In [0]:
# imports
!pip install fake_useragent -q
from bs4 import BeautifulSoup
from requests import get
from requests.exceptions import RequestException
from contextlib import closing
from fake_useragent import UserAgent

# Load and Parse Web Page

We want to pull all artists + songs off of a given r/music page.

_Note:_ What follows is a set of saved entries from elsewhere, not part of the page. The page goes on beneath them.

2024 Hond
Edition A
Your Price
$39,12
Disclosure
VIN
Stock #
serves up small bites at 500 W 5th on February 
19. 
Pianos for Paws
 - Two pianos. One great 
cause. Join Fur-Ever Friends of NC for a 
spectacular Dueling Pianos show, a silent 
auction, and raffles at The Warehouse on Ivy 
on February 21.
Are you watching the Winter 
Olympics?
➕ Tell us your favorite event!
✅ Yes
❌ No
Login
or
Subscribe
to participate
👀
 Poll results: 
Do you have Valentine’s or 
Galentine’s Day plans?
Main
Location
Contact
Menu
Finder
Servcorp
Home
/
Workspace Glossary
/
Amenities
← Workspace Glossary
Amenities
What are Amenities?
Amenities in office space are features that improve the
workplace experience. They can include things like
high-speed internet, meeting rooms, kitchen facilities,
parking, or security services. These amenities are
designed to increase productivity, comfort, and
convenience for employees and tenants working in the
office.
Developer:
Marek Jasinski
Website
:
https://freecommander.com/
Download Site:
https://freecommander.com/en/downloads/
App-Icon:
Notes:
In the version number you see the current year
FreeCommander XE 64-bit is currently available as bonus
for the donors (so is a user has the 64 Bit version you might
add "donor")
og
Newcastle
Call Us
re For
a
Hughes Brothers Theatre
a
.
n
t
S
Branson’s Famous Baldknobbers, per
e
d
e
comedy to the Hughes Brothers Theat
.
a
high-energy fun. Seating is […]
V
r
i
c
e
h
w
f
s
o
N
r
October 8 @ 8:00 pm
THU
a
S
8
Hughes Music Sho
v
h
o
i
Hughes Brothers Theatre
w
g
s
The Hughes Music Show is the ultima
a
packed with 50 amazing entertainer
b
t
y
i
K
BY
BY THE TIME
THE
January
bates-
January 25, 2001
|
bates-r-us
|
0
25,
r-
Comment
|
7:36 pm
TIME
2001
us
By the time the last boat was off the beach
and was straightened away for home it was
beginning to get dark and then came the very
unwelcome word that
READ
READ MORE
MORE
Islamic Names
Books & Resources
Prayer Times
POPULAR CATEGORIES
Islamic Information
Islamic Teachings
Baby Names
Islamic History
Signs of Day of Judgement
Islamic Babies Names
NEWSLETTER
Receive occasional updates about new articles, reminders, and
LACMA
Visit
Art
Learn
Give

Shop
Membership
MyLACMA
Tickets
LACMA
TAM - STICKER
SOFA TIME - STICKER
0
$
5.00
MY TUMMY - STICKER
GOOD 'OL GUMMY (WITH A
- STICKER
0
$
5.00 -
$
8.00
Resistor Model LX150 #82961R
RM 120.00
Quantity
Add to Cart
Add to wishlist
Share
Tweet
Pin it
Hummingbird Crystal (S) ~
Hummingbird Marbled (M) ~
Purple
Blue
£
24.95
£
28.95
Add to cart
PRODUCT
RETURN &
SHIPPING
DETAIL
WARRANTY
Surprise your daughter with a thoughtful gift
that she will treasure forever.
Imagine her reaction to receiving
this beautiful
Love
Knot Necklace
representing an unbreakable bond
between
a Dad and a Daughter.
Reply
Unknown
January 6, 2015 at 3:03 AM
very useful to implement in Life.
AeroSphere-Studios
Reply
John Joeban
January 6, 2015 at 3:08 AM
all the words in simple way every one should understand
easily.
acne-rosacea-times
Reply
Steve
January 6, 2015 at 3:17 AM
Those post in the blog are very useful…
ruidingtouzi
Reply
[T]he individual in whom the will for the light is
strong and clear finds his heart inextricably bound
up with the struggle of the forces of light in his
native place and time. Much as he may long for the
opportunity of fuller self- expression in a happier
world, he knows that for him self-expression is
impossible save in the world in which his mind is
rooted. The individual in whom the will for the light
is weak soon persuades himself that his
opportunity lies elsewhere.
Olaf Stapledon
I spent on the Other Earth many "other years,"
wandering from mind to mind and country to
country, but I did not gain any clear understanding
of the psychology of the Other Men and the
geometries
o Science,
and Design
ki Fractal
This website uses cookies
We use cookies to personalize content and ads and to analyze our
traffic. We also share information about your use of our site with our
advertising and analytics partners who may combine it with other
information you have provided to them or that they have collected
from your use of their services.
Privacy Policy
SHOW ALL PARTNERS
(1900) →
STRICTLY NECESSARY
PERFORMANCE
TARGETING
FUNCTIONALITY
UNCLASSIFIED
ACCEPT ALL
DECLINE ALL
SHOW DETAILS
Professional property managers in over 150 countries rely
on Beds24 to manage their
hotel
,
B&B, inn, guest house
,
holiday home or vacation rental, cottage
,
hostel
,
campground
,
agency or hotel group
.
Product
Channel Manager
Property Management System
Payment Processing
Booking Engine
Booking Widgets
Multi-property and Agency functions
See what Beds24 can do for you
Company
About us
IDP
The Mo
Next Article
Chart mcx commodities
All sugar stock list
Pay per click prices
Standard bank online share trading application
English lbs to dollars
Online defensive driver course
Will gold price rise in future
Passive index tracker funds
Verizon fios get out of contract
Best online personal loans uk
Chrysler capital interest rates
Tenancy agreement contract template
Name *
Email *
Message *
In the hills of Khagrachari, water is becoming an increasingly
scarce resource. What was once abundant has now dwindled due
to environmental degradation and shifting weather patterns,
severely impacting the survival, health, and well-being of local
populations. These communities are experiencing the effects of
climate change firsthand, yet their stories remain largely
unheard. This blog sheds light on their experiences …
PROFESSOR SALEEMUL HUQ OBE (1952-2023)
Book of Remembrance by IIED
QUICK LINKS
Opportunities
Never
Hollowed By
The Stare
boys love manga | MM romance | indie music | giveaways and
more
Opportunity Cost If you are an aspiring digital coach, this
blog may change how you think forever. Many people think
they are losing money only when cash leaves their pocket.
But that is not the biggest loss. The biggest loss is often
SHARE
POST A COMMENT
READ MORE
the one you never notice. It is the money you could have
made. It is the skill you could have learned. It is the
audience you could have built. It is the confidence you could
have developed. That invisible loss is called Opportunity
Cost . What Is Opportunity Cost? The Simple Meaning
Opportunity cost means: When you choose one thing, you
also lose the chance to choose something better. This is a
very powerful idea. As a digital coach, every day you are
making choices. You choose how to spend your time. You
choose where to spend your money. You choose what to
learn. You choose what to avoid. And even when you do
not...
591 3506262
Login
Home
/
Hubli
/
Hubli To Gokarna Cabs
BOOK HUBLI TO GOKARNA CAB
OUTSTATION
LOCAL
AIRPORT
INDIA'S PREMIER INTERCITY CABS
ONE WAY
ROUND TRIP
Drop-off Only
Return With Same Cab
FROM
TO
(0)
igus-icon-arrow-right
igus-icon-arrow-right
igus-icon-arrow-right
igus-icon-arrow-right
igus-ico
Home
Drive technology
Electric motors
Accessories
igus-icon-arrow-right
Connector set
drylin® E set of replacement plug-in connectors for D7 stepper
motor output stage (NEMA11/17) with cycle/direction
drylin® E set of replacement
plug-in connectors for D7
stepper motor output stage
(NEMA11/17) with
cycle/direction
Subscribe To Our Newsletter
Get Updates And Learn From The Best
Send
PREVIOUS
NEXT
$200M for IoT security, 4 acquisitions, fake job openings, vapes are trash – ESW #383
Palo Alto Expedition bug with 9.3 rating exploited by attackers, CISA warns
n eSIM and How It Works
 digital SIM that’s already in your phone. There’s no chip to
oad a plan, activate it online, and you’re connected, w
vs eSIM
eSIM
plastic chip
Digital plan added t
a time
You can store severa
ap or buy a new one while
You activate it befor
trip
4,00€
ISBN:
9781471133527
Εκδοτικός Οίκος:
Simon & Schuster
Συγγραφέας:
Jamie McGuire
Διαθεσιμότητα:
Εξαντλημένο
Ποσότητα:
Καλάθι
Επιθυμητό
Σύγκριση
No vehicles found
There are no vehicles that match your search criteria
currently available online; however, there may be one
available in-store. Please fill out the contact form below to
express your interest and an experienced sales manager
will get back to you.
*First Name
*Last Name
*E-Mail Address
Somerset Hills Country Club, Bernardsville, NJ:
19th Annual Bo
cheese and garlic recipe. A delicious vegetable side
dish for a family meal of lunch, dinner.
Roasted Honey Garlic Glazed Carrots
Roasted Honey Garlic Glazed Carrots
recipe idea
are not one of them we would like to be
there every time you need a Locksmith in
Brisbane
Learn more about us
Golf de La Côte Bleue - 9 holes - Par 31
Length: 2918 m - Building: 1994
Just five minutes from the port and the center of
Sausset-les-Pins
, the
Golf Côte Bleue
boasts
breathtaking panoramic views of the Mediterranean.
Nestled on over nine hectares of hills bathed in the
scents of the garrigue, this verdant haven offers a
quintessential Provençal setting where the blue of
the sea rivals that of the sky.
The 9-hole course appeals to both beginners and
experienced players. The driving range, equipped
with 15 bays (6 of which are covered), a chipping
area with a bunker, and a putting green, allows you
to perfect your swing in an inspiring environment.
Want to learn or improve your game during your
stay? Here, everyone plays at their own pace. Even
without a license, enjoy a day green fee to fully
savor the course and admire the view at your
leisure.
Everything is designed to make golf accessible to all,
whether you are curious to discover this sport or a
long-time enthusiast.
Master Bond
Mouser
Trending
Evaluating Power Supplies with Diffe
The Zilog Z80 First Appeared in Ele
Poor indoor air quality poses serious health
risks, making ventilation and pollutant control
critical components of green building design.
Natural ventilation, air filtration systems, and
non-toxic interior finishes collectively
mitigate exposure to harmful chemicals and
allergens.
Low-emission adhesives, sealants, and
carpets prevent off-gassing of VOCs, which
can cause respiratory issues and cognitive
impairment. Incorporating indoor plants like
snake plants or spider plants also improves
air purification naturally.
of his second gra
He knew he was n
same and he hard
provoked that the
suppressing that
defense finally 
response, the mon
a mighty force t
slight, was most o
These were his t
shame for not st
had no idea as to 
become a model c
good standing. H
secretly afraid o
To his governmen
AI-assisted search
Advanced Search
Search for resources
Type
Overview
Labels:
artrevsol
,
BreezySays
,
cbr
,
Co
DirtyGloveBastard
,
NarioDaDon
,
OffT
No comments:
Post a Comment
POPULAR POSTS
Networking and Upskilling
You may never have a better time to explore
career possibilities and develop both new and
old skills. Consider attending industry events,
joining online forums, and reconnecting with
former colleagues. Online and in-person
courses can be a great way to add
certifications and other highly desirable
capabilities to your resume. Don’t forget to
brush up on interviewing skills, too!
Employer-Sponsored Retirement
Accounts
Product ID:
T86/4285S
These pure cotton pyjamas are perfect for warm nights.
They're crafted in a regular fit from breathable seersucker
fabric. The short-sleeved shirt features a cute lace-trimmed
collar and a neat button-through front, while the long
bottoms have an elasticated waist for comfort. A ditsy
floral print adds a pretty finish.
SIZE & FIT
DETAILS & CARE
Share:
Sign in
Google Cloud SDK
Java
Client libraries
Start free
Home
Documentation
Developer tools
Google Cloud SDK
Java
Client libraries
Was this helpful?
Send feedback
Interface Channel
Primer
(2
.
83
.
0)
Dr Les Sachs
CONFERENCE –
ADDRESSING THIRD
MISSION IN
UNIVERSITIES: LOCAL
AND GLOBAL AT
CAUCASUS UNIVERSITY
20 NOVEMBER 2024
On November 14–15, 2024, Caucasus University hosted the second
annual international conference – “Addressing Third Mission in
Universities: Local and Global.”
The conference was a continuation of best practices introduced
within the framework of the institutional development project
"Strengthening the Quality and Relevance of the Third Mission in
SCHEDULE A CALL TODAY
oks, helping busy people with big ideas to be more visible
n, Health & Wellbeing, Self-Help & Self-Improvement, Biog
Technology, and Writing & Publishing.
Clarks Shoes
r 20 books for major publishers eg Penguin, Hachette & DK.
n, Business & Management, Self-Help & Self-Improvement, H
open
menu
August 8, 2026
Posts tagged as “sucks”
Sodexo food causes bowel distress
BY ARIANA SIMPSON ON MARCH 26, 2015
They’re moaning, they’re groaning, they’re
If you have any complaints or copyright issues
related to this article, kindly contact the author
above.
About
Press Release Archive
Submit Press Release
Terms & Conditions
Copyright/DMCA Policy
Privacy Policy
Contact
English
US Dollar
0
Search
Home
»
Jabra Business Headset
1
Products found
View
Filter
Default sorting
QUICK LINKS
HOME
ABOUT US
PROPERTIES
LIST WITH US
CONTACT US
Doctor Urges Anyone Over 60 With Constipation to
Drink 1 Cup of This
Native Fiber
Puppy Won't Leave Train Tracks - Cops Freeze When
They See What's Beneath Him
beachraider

Please note, the below applies to NEW reddit html format.

In [0]:
def simple_get(url):
    """
    Attempts to get the content at `url` by making an HTTP GET request.
    If the content-type of response is some kind of HTML/XML, return the
    text content, otherwise return None.
    """
    ua = UserAgent()
    header = {'User-Agent':str(ua.chrome)}
    try:
        with closing(get(url, stream=True, headers=header)) as resp:
            if is_good_response(resp):
                return resp.content
            else:
                return None

    except RequestException as e:
        log_error('Error during requests to {0} : {1}'.format(url, str(e)))
        return None


def is_good_response(resp):
    """
    Returns True if the response seems to be HTML, False otherwise.
    """
    content_type = resp.headers['Content-Type'].lower()
    return (resp.status_code == 200 
            and content_type is not None 
            and content_type.find('html') > -1)


def log_error(e):
    """
    It is always a good idea to log errors. 
    This function just prints them, but you can
    make it do anything.
    """
    print(e)

# get raw html response from web page   
r_music_url = 'https://www.reddit.com/r/Music/' # can be altered for different web pages
raw_response = simple_get(r_music_url)

print (raw_response)

b'<!DOCTYPE html><html lang="en"><head><script>\n          var __SUPPORTS_TIMING_API = typeof performance === \'object\' && !!performance.mark && !! performance.measure && !!performance.getEntriesByType;\n          function __perfMark(name) { __SUPPORTS_TIMING_API && performance.mark(name); };\n          var __firstLoaded = false;\n          function __markFirstPostVisible() {\n            if (__firstLoaded) { return; }\n            __firstLoaded = true;\n            __perfMark("first_post_title_image_loaded");\n          }\n        </script><script>\n          __perfMark(\'head_tag_start\');\n        </script><title>/r/Music</title><meta charSet="utf8"/><meta name="viewport" content="width=device-width, initial-scale=1"/><style>\n  /* http://meyerweb.com/eric/tools/css/reset/\n    v2.0 | 20110126\n    License: none (public domain)\n  */\n\n  html, body, div, span, applet, object, iframe,\n  h1, h2, h3, h4, h5, h6, p, blockquote, pre,\n  a, abbr, acronym, address, big, button, cite, co

In [0]:
# parsing the html with BeautifulSoup
soup = BeautifulSoup(raw_response, 'html.parser')

In [0]:
# get song information from post names
def get_song_info(soup):
  """
  Parameters
  ----------
  soup : Beatuiful Soup
    Should be a Beautiful Soup object of r/music web page
  Returns
  ---------
  song info as a list of tuples [(artist, song name)]
  """
  song_info = []
  for title in soup.select('h2'): # loop through post titles
    artist = title.text[0:title.text.find(' - ')]
    song = title.text[title.text.find(' - ')+3:title.text.find(' [')]
    song_info.append((artist, song))
    
  return song_info

# Interacting with Spotify's API

We need to get the artist ID to interact with Spotify more easily.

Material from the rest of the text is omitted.